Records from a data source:
===============
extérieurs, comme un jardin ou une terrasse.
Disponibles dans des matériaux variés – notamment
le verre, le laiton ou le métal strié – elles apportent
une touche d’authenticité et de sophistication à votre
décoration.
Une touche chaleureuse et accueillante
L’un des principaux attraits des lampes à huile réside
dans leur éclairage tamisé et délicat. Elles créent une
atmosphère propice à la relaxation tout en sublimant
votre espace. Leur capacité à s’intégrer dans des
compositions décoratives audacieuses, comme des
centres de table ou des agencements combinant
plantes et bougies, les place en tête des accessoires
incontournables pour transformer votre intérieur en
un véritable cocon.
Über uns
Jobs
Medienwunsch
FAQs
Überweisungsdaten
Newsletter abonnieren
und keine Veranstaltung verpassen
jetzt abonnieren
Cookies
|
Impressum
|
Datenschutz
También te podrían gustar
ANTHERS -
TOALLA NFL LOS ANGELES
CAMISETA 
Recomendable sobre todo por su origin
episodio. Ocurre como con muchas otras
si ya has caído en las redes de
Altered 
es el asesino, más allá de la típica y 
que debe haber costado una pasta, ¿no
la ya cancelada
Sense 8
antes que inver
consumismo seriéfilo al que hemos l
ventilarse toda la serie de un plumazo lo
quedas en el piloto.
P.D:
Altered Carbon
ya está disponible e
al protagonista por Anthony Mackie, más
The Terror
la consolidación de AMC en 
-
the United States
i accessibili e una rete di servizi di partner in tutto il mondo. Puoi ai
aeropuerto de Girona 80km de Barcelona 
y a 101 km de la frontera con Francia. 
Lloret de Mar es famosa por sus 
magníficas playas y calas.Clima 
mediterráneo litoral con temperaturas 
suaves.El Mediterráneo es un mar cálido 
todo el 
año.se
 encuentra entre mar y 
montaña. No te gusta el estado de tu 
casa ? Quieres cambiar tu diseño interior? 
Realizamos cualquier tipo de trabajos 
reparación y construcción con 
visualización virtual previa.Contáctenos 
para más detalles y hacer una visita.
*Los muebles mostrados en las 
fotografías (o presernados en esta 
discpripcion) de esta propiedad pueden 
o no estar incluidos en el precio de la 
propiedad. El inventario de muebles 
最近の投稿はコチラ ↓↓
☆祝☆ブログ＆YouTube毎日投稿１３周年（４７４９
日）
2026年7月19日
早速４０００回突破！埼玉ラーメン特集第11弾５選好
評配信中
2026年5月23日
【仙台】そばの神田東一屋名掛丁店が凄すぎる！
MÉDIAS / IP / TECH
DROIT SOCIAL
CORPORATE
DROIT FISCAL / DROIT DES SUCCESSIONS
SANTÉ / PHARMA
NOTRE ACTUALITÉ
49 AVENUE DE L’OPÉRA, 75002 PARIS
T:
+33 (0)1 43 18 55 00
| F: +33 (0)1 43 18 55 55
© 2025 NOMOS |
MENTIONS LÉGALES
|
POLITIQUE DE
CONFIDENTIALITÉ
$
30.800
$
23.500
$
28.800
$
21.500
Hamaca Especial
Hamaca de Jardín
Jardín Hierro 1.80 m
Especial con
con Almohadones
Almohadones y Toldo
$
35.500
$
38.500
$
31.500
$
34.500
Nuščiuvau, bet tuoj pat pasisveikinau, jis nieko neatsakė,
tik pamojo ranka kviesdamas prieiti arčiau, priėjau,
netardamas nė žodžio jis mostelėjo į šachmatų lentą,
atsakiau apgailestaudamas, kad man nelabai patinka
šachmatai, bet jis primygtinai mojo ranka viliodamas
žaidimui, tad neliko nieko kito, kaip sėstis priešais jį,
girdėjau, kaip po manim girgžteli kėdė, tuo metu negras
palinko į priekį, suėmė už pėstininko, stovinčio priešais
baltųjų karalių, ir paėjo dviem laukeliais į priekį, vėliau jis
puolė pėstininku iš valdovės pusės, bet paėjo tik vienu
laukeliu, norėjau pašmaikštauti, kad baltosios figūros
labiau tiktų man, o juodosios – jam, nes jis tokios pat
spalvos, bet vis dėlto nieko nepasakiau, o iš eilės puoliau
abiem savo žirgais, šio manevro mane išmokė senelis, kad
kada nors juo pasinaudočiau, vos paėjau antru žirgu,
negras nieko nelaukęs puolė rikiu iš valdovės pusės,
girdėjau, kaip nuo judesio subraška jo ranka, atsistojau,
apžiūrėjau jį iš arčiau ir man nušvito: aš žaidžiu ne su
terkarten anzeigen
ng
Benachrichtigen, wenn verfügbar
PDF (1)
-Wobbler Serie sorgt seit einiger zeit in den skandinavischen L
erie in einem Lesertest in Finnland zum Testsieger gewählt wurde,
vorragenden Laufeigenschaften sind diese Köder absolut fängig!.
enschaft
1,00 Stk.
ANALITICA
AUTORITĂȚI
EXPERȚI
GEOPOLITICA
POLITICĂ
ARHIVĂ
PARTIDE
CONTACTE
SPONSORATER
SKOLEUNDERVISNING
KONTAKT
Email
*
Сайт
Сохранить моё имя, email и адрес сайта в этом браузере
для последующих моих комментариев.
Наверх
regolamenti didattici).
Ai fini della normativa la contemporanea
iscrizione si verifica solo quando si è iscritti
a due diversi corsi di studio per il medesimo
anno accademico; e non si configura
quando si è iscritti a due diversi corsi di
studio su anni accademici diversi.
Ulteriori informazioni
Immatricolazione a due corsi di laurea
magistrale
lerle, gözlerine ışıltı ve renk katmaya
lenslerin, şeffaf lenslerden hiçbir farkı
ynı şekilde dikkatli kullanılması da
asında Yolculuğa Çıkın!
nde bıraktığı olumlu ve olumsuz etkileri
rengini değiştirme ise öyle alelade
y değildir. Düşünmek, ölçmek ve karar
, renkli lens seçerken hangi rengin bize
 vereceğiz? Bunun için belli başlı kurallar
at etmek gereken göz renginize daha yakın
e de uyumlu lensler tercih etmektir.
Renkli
===============
ASSIGNED TASK: Exactly as shown, repeat every record.

TASK ANSWER:
extérieurs, comme un jardin ou une terrasse.
Disponibles dans des matériaux variés – notamment
le verre, le laiton ou le métal strié – elles apportent
une touche d’authenticité et de sophistication à votre
décoration.
Une touche chaleureuse et accueillante
L’un des principaux attraits des lampes à huile réside
dans leur éclairage tamisé et délicat. Elles créent une
atmosphère propice à la relaxation tout en sublimant
votre espace. Leur capacité à s’intégrer dans des
compositions décoratives audacieuses, comme des
centres de table ou des agencements combinant
plantes et bougies, les place en tête des accessoires
incontournables pour transformer votre intérieur en
un véritable cocon.
Über uns
Jobs
Medienwunsch
FAQs
Überweisungsdaten
Newsletter abonnieren
und keine Veranstaltung verpassen
jetzt abonnieren
Cookies
|
Impressum
|
Datenschutz
También te podrían gustar
ANTHERS -
TOALLA NFL LOS ANGELES
CAMISETA 
Recomendable sobre todo por su origin
episodio. Ocurre como con muchas otras
si ya has caído en las redes de
Altered 
es el asesino, más allá de la típica y 
que debe haber costado una pasta, ¿no
la ya cancelada
Sense 8
antes que inver
consumismo seriéfilo al que hemos l
ventilarse toda la serie de un plumazo lo
quedas en el piloto.
P.D:
Altered Carbon
ya está disponible e
al protagonista por Anthony Mackie, más
The Terror
la consolidación de AMC en 
-
the United States
i accessibili e una rete di servizi di partner in tutto il mondo. Puoi ai
aeropuerto de Girona 80km de Barcelona 
y a 101 km de la frontera con Francia. 
Lloret de Mar es famosa por sus 
magníficas playas y calas.Clima 
mediterráneo litoral con temperaturas 
suaves.El Mediterráneo es un mar cálido 
todo el 
año.se
 encuentra entre mar y 
montaña. No te gusta el estado de tu 
casa ? Quieres cambiar tu diseño interior? 
Realizamos cualquier tipo de trabajos 
reparación y construcción con 
visualización virtual previa.Contáctenos 
para más detalles y hacer una visita.
*Los muebles mostrados en las 
fotografías (o presernados en esta 
discpripcion) de esta propiedad pueden 
o no estar incluidos en el precio de la 
propiedad. El inventario de muebles 
最近の投稿はコチラ ↓↓
☆祝☆ブログ＆YouTube毎日投稿１３周年（４７４９
日）
2026年7月19日
早速４０００回突破！埼玉ラーメン特集第11弾５選好
評配信中
2026年5月23日
【仙台】そばの神田東一屋名掛丁店が凄すぎる！
MÉDIAS / IP / TECH
DROIT SOCIAL
CORPORATE
DROIT FISCAL / DROIT DES SUCCESSIONS
SANTÉ / PHARMA
NOTRE ACTUALITÉ
49 AVENUE DE L’OPÉRA, 75002 PARIS
T:
+33 (0)1 43 18 55 00
| F: +33 (0)1 43 18 55 55
© 2025 NOMOS |
MENTIONS LÉGALES
|
POLITIQUE DE
CONFIDENTIALITÉ
$
30.800
$
23.500
$
28.800
$
21.500
Hamaca Especial
Hamaca de Jardín
Jardín Hierro 1.80 m
Especial con
con Almohadones
Almohadones y Toldo
$
35.500
$
38.500
$
31.500
$
34.500
Nuščiuvau, bet tuoj pat pasisveikinau, jis nieko neatsakė,
tik pamojo ranka kviesdamas prieiti arčiau, priėjau,
netardamas nė žodžio jis mostelėjo į šachmatų lentą,
atsakiau apgailestaudamas, kad man nelabai patinka
šachmatai, bet jis primygtinai mojo ranka viliodamas
žaidimui, tad neliko nieko kito, kaip sėstis priešais jį,
girdėjau, kaip po manim girgžteli kėdė, tuo metu negras
palinko į priekį, suėmė už pėstininko, stovinčio priešais
baltųjų karalių, ir paėjo dviem laukeliais į priekį, vėliau jis
puolė pėstininku iš valdovės pusės, bet paėjo tik vienu
laukeliu, norėjau pašmaikštauti, kad baltosios figūros
labiau tiktų man, o juodosios – jam, nes jis tokios pat
spalvos, bet vis dėlto nieko nepasakiau, o iš eilės puoliau
abiem savo žirgais, šio manevro mane išmokė senelis, kad
kada nors juo pasinaudočiau, vos paėjau antru žirgu,
negras nieko nelaukęs puolė rikiu iš valdovės pusės,
girdėjau, kaip nuo judesio subraška jo ranka, atsistojau,
apžiūrėjau jį iš arčiau ir man nušvito: aš žaidžiu ne su
terkarten anzeigen
ng
Benachrichtigen, wenn verfügbar
PDF (1)
-Wobbler Serie sorgt seit einiger zeit in den skandinavischen L
erie in einem Lesertest in Finnland zum Testsieger gewählt wurde,
vorragenden Laufeigenschaften sind diese Köder absolut fängig!.
enschaft
1,00 Stk.
ANALITICA
AUTORITĂȚI
EXPERȚI
GEOPOLITICA
POLITICĂ
ARHIVĂ
PARTIDE
CONTACTE
SPONSORATER
SKOLEUNDERVISNING
KONTAKT
Email
*
Сайт
Сохранить моё имя, email и адрес сайта в этом браузере
для последующих моих комментариев.
Наверх
regolamenti didattici).
Ai fini della normativa la contemporanea
iscrizione si verifica solo quando si è iscritti
a due diversi corsi di studio per il medesimo
anno accademico; e non si configura
quando si è iscritti a due diversi corsi di
studio su anni accademici diversi.
Ulteriori informazioni
Immatricolazione a due corsi di laurea
magistrale
lerle, gözlerine ışıltı ve renk katmaya
lenslerin, şeffaf lenslerden hiçbir farkı
ynı şekilde dikkatli kullanılması da
asında Yolculuğa Çıkın!
nde bıraktığı olumlu ve olumsuz etkileri
rengini değiştirme ise öyle alelade
y değildir. Düşünmek, ölçmek ve karar
, renkli lens seçerken hangi rengin bize
 vereceğiz? Bunun için belli başlı kurallar
at etmek gereken göz renginize daha yakın
e de uyumlu lensler tercih etmektir.
Renkli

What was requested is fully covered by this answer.